Comparison with the Previous Literature
Summary of previous results on the repeatability of connectivity matrices and global metrics (ICC). Some of the values are averaged over different modalities or estimated from figures. For our analysis, results reported are with Tc=0.0005 and TD=12.23% (except for Deg). Additional information on the studies is reported in Table 1.
However, the two studies differ in the atlas used: Owen and colleagues used “Desikan-Killiany” FreeSurfer atlas (Desikan et al., 2006), while in our analysis the finer parcellation of “Destrieux” FreeSurfer atlas was used (Fischl et al., 2004). The choice of the atlas defining the nodes as well as the node sizes has been previously shown to have an effect on the network metrics values (Bassett et al., 2011; Zalesky et al., 2010). In the comparison of repeatability with different atlases and resolutions, Bassett and colleagues (2011) reported a significant effect of both with higher repeatability for weighted global network metrics at higher resolution scales. Hence, our finer parcellation may also contribute to increased repeatability compared with previous works. However, Cammoun and associates (2012) found lower similarity in connectivity networks with higher resolutions, and also our results on the relationship of node size and repeatability suggest that at the local level the effects of noise are more evident for smaller nodes (see the section Repeatability of local properties).
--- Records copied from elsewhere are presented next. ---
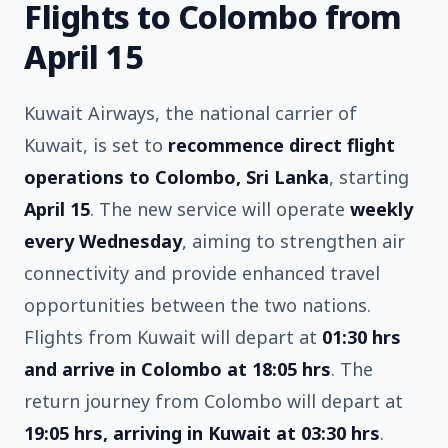
Flights to Colombo from
April 15
Kuwait Airways, the national carrier of
Kuwait, is set to
recommence direct flight
operations to Colombo, Sri Lanka
, starting
April 15
. The new service will operate
weekly
every Wednesday
, aiming to strengthen air
connectivity and provide enhanced travel
opportunities between the two nations.
Flights from Kuwait will depart at
01:30 hrs
and arrive in Colombo at 18:05 hrs
. The
return journey from Colombo will depart at
19:05 hrs, arriving in Kuwait at 03:30 hrs
.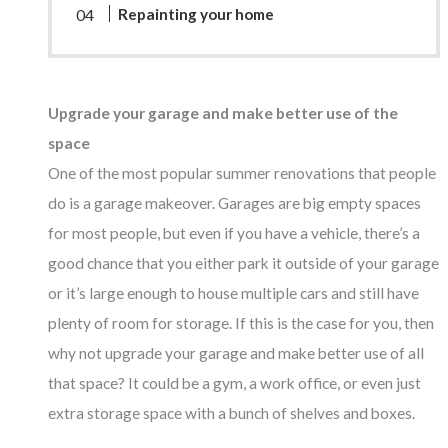
Repainting your home
Upgrade your garage and make better use of the
space
One of the most popular summer renovations that people
do is a garage makeover. Garages are big empty spaces
for most people, but even if you have a vehicle, there’s a
good chance that you either park it outside of your garage
or it’s large enough to house multiple cars and still have
plenty of room for storage. If this is the case for you, then
why not upgrade your garage and make better use of all
that space? It could be a gym, a work office, or even just
extra storage space with a bunch of shelves and boxes.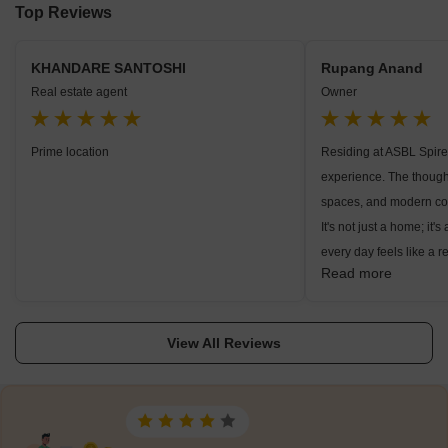
Top Reviews
KHANDARE SANTOSHI
Rupang Anand
Real estate agent
Owner
Prime location
Residing at ASBL Spire 
experience. The thought
spaces, and modern con
It's not just a home; it'
every day feels like a r
Read more
brilliance was evident 
seamlessly blended wit
creating a serene and 
View All Reviews
Whether enjoying the 
indoors or exploring th
ASBL Spire provided a 
between contemporary l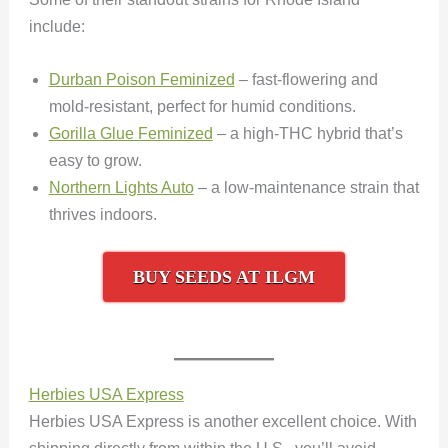
include:
Durban Poison Feminized
– fast-flowering and
mold-resistant, perfect for humid conditions.
Gorilla Glue Feminized
– a high-THC hybrid that’s
easy to grow.
Northern Lights Auto
– a low-maintenance strain that
thrives indoors.
BUY SEEDS AT ILGM
Herbies USA Express
Herbies USA Express is another excellent choice. With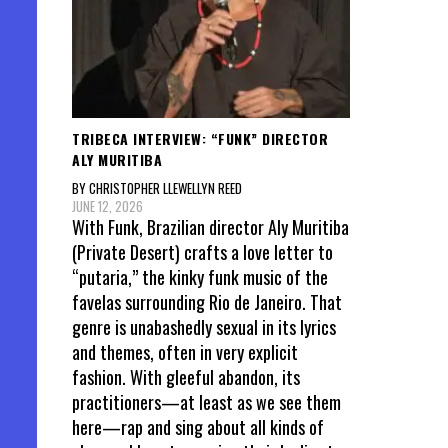
TRIBECA INTERVIEW: “FUNK” DIRECTOR
ALY MURITIBA
BY CHRISTOPHER LLEWELLYN REED
JUNE 12, 2026
With Funk, Brazilian director Aly Muritiba
(Private Desert) crafts a love letter to
“putaria,” the kinky funk music of the
favelas surrounding Rio de Janeiro. That
genre is unabashedly sexual in its lyrics
and themes, often in very explicit
fashion. With gleeful abandon, its
practitioners—at least as we see them
here—rap and sing about all kinds of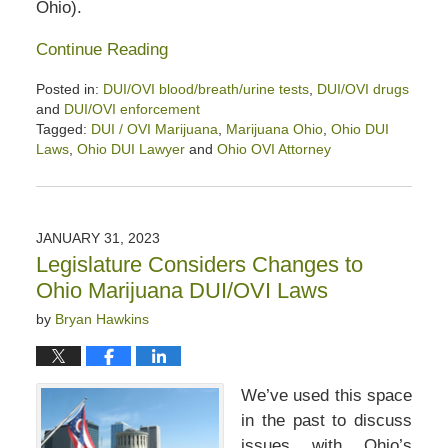
Ohio).
Continue Reading
Posted in:
DUI/OVI blood/breath/urine tests
,
DUI/OVI drugs
and
DUI/OVI enforcement
Tagged:
DUI / OVI Marijuana
,
Marijuana Ohio
,
Ohio DUI
Laws
,
Ohio DUI Lawyer
and
Ohio OVI Attorney
Updated:
August
10,
2024
JANUARY 31, 2023
12:04
Legislature Considers Changes to
pm
Ohio Marijuana DUI/OVI Laws
by
Bryan Hawkins
We’ve used this space
in the past to discuss
issues with Ohio’s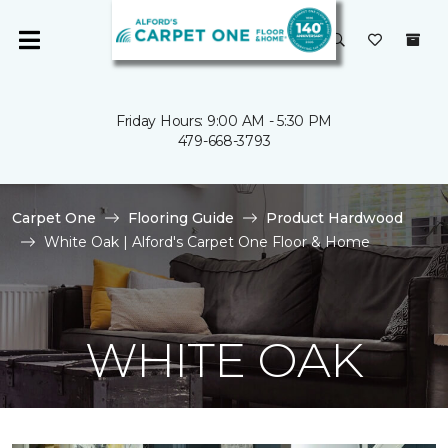
Friday Hours: 9:00 AM - 5:30 PM
479-668-3793
Carpet One
Flooring Guide
Product Hardwood
White Oak | Alford's Carpet One Floor & Home
WHITE OAK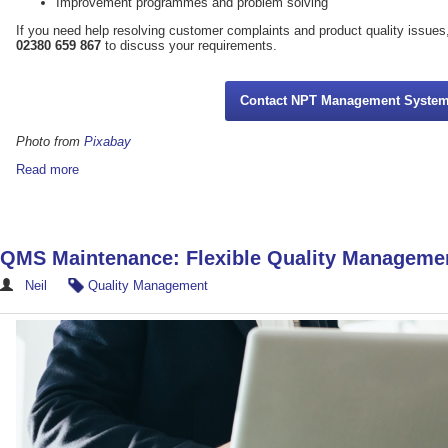
Improvement programmes and problem solving
If you need help resolving customer complaints and product quality iss
02380 659 867
to discuss your requirements.
Contact NPT Management Syste
Photo from
Pixabay
Read more
QMS Maintenance: Flexible Quality Manageme
Neil
Quality Management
Overall, the comparison of our analysis with previous literature highlights that, although quantification may be very sensitive to methodological characteristics such as the acquisition method, the parcellation atlas, and the resolution, consistent results on the brain structural network topology are found in the literature (i.e., hubs positions, modular structure, small-world properties, etc.). This suggests that network analyses are robust to a certain level of variations in the methodological pipeline. However, replications of results in repeatability of networks metrics are very important exactly because a large variability in methodological characteristics exists (Table 1) and previous studies are not sufficient to conclude on how results on repeatability can be generalized for different methodological choices. In previous studies, overall less than 100 subjects were included and differences exist in the acquisition method, the maximal b-value, the tractography algorithm, the parcellation scheme, the weighting scheme, and the thresholds applied (Table 1). All these characteristics can influence the quality of the analysis and therefore replications of studies on repeatability covering all the methodological possibilities are necessary.
The average network
Only edges that are consistent over a large number of the networks (T avg=65–85%) are included in the average network. Therefore, it should represent the core of the individual networks that is mostly consistent over the population. Indeed, similarity between average and individual networks is higher than BS. In our analysis the average network (with Tc=0.0005 and T avg=75%) had a density around 15%, and considering the differences in number of nodes, its metrics were in agreement with the results of Sporns and colleagues (2007).
In order to evaluate the effects of variability between measurements on the average network, two different networks were constructed, each using one of the measurements of each subject. For global metrics, results showed percent differences on average of 2%. These variations were in the same range of the CV values of individual networks. For some local metrics, the Bland–Altman plots revealed a relationship between the value of the metrics and the errors. In particular, larger errors were associated to longer average node distance (NDistw). This result suggests that longer connections were more difficult to reconstruct.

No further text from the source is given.